To apply the same thing to Python you would at least need : 1. a way to define a subset of the current bag of reachable objects which has to stay consistent w.r.t. transactions that are applied to it (of course, you would have several such subsets in any non-trivial application) 2. a way to start and end a transaction on a bag of objects (begin / commit / rollback) 3. a precise definition of the semantics of "consistency" here : for example, only one thread could modify a bag of objects at any given time, and other threads would continue to see the frozen, stable version of that bag until the next version is committed by the writing thread For 1), a helpful paradigm would be to define an object as being the "root" of a bag, and all its properties would automatically and recursively (or not ?) belong to this bag. One has to be careful that no property "leaks" and makes the bag become the set of all reachable Python objects (one could provide a means to say that a specific property must not be transitively put in the bag). Then, use myobject.begintransaction() and myobject.committransaction(). The implementation of 3) does not look very obvious ;-S Well, I think you just described ZODB. ;-) I'd be happy to explain how ZODB solves those problems, if you're interested. However, ZODB doesn't provide locking, and that bothers me somewhat. If two threads try to modify an object at the same time, one of the threads will be forced to abort, unless a method has been defined for resolving the conflict. If there are too many writers, ZODB crawls. ZODB's strategy works fine when there aren't many conflicting, concurrent changes, but the complex locking done by relational databases seems to be required for handling a lot of concurrent writers.

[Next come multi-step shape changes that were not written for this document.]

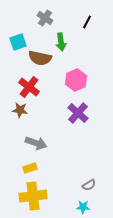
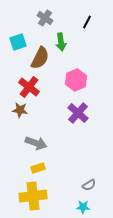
brown semicircle: rotated 75 degrees counterclockwise
yellow rectangle: moved 8 px right
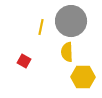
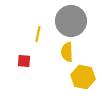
yellow line: moved 3 px left, 7 px down
red square: rotated 24 degrees counterclockwise
yellow hexagon: rotated 10 degrees clockwise
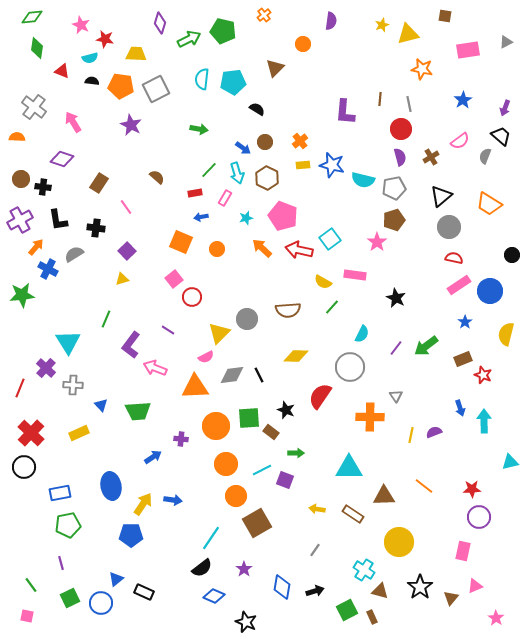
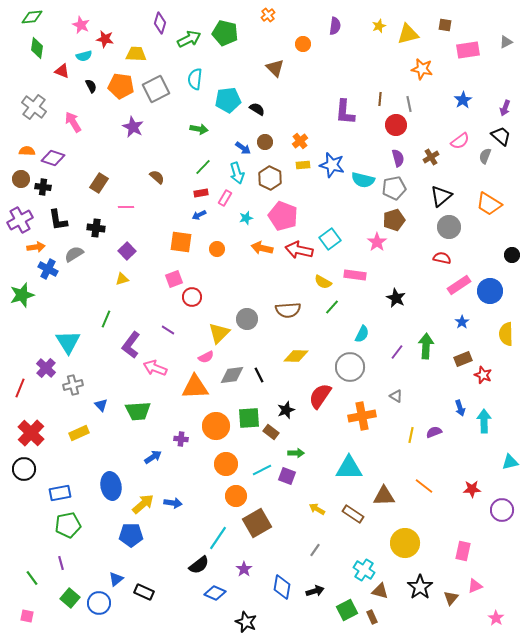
orange cross at (264, 15): moved 4 px right
brown square at (445, 16): moved 9 px down
purple semicircle at (331, 21): moved 4 px right, 5 px down
yellow star at (382, 25): moved 3 px left, 1 px down
green pentagon at (223, 31): moved 2 px right, 2 px down
cyan semicircle at (90, 58): moved 6 px left, 2 px up
brown triangle at (275, 68): rotated 30 degrees counterclockwise
cyan semicircle at (202, 79): moved 7 px left
black semicircle at (92, 81): moved 1 px left, 5 px down; rotated 56 degrees clockwise
cyan pentagon at (233, 82): moved 5 px left, 18 px down
purple star at (131, 125): moved 2 px right, 2 px down
red circle at (401, 129): moved 5 px left, 4 px up
orange semicircle at (17, 137): moved 10 px right, 14 px down
purple semicircle at (400, 157): moved 2 px left, 1 px down
purple diamond at (62, 159): moved 9 px left, 1 px up
green line at (209, 170): moved 6 px left, 3 px up
brown hexagon at (267, 178): moved 3 px right
red rectangle at (195, 193): moved 6 px right
pink line at (126, 207): rotated 56 degrees counterclockwise
blue arrow at (201, 217): moved 2 px left, 2 px up; rotated 16 degrees counterclockwise
orange square at (181, 242): rotated 15 degrees counterclockwise
orange arrow at (36, 247): rotated 42 degrees clockwise
orange arrow at (262, 248): rotated 30 degrees counterclockwise
red semicircle at (454, 258): moved 12 px left
pink square at (174, 279): rotated 18 degrees clockwise
green star at (22, 295): rotated 10 degrees counterclockwise
blue star at (465, 322): moved 3 px left
yellow semicircle at (506, 334): rotated 15 degrees counterclockwise
green arrow at (426, 346): rotated 130 degrees clockwise
purple line at (396, 348): moved 1 px right, 4 px down
gray cross at (73, 385): rotated 18 degrees counterclockwise
gray triangle at (396, 396): rotated 24 degrees counterclockwise
black star at (286, 410): rotated 30 degrees clockwise
orange cross at (370, 417): moved 8 px left, 1 px up; rotated 12 degrees counterclockwise
black circle at (24, 467): moved 2 px down
purple square at (285, 480): moved 2 px right, 4 px up
blue arrow at (173, 500): moved 3 px down
yellow arrow at (143, 504): rotated 15 degrees clockwise
yellow arrow at (317, 509): rotated 21 degrees clockwise
purple circle at (479, 517): moved 23 px right, 7 px up
cyan line at (211, 538): moved 7 px right
yellow circle at (399, 542): moved 6 px right, 1 px down
black semicircle at (202, 568): moved 3 px left, 3 px up
green line at (31, 585): moved 1 px right, 7 px up
blue diamond at (214, 596): moved 1 px right, 3 px up
green square at (70, 598): rotated 24 degrees counterclockwise
blue circle at (101, 603): moved 2 px left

I don't think it would be all that hard to use a locking (rather than a time-stamp) strategy for ZODB, although ZEO would make this extra challenging.
In any case, the important thing to agree on here is that transactions provide a useful approach to concurrency control in the case where
separate control flows are independent, and
we need to mediate access to shared resources.
Someone else pointed out essentially the same thing at the beginning of this thread.